"One of the least noticed and most peculiar campaign promises made by Barak Obama is his pledge, if elected president to 'secure all loose nuclear arsenals in the world within four years.' Without doubt that is a laudable goal, but one is left wondering how exactly he expects to accomplish it in four years, or even, for that matter, in 40. One of many obstacles is that our intelligence agencies seldom know where loose nuclear materials are, especially when they are hidden on the territory of hostile states. An even bigger problem is that when we do locate them, there always will be some expert or another telling us that, despite all the the evidence, they are not really there. Obama, of all people, should know this. ... Interviewed by Seymour Hersh of the New Yorker after the Israeli raid, [Joseph] Cirincione was emphatic: 'Syria does not have the technical, industrial or financial ability to support a nuclear waepons program.

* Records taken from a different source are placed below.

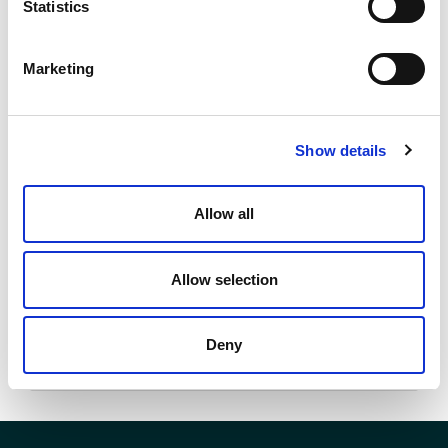
Statistics
Modello
Marketing
2 NS12
Q.tà per conf.
Show details
1 pz
Codice
Allow all
02710182
Allow selection
Documenti
Deny
Voci di capitolato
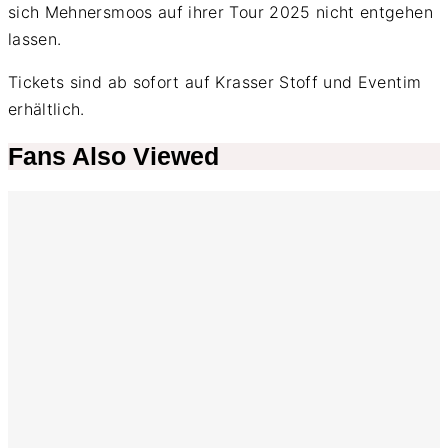
sich Mehnersmoos auf ihrer Tour 2025 nicht entgehen
lassen.
Tickets sind ab sofort auf Krasser Stoff und Eventim
erhältlich.
Fans Also Viewed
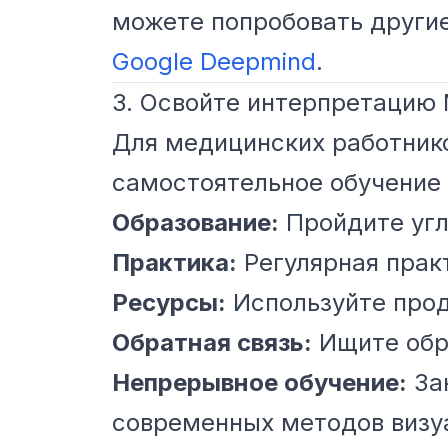
можете попробовать другие
Google Deepmind
.
3. Освойте интерпретацию
Для медицинских работнико
самостоятельное обучение
Образование:
Пройдите угл
Практика:
Регулярная прак
Ресурсы:
Используйте прод
Обратная связь:
Ищите обра
Непрерывное обучение:
Зан
современных методов визу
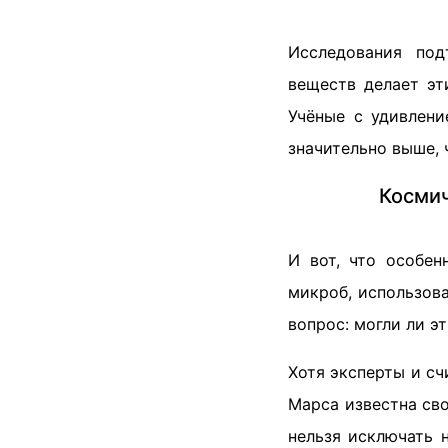
Исследования под
веществ делает эт
Учёные с удивлени
значительно выше, 
Космич
И вот, что особен
микроб, использов
вопрос: могли ли э
Хотя эксперты и сч
Марса известна св
нельзя исключать 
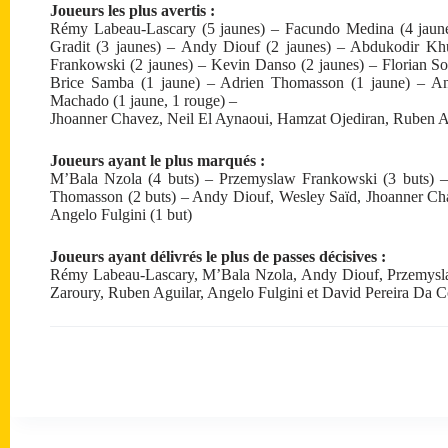
Joueurs les plus avertis :
Rémy Labeau-Lascary (5 jaunes) – Facundo Medina (4 jaune
Gradit (3 jaunes) – Andy Diouf (2 jaunes) – Abdukodir Kh
Frankowski (2 jaunes) – Kevin Danso (2 jaunes) – Florian So
Brice Samba (1 jaune) – Adrien Thomasson (1 jaune) – An
Machado (1 jaune, 1 rouge) –
Jhoanner Chavez, Neil El Aynaoui, Hamzat Ojediran, Ruben Ag
Joueurs ayant le plus marqués :
M’Bala Nzola (4 buts) – Przemyslaw Frankowski (3 buts) 
Thomasson (2 buts) – Andy Diouf, Wesley Saïd, Jhoanner Cha
Angelo Fulgini (1 but)
Joueurs ayant délivrés le plus de passes décisives :
Rémy Labeau-Lascary, M’Bala Nzola, Andy Diouf, Przemysl
Zaroury, Ruben Aguilar, Angelo Fulgini et David Pereira Da Co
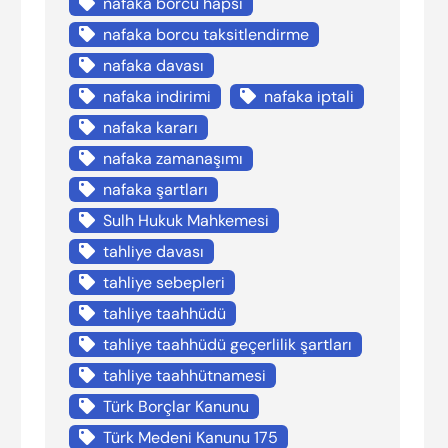
nafaka borcu hapsi
nafaka borcu taksitlendirme
nafaka davası
nafaka indirimi
nafaka iptali
nafaka kararı
nafaka zamanaşımı
nafaka şartları
Sulh Hukuk Mahkemesi
tahliye davası
tahliye sebepleri
tahliye taahhüdü
tahliye taahhüdü geçerlilik şartları
tahliye taahhütnamesi
Türk Borçlar Kanunu
Türk Medeni Kanunu 175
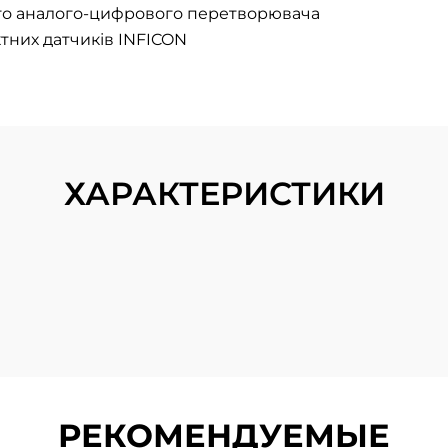
ого аналого-цифрового перетворювача
тних датчиків INFICON
ХАРАКТЕРИСТИКИ
РЕКОМЕНДУЕМЫЕ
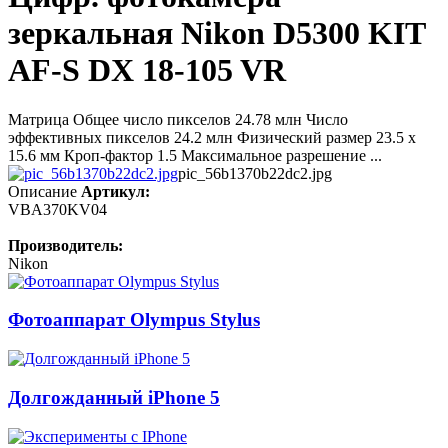
зеркальная Nikon D5300 KIT
AF-S DX 18-105 VR
Матрица Общее число пикселов 24.78 млн Число
эффективных пикселов 24.2 млн Физический размер 23.5 x
15.6 мм Кроп-фактор 1.5 Максимальное разрешение ...
pic_56b1370b22dc2.jpg
Описание
Артикул:
VBA370KV04
Производитель:
Nikon
Фотоаппарат Olympus Stylus
Долгожданный iPhone 5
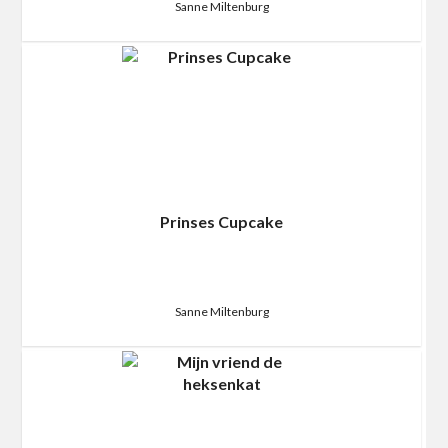
Sanne Miltenburg
Prinses Cupcake
Sanne Miltenburg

I've been following this issue for 15 years, and every once in awhile suspicion arises and we investigate and there's nothing. There was and is no nuclear weapons threat from Syria. Thanks to materials made public by the U.S. on April 24, we now know that the facility at Al Kibar was a nuclear reactor and that it had been built with North Korean assistance. ... Cirincione has admitted he got it wrong, explaining that the evidence 'seems strong' that Syria was building a nuclear reactor and that no one can bat 1,000. ... Experts, like generals, have a tendency to fight the last war. ... Cirincione is now the president of an outfit called the Ploughshares Fund, a foundation dedicated to funding advocates of arms control negotiations around the world. To him and his fellow members of the arms control creed, the admission that North Korea was illicitly shipping nuclear technology abroad--and that a country such as Syria, a signatory to the Nuclear Nonproliferation Treaty, had been caught in a brazen violation of its commitments--might be taken as an acknowledgement that the arms control regime on which they have staked their reputations and dedicated their lives has failed utterly", Gabriel Schoenfeld (GS) at http://www.latimes,com/, 24 May 2008.
Right on GS. Arms control has been a Western fantasy since at least 1922's naval limitation treaty. It is a fraud and the US should grow up and not engage in arms control negotiations. It seems arms control is in part, a result of the "legalization" of foreign policy by Woodrow Wilson. What's not to know? That say, Adolph Hitler lied about Rhineland militarization? That he built the Luftwaffe clandestinely? What's not to know about North Korea's nuclear reactors or Iran's 9,000 operating centrifuges?
1 comment:
Superman disposed of all the nuclear weapons, why not SuperObama?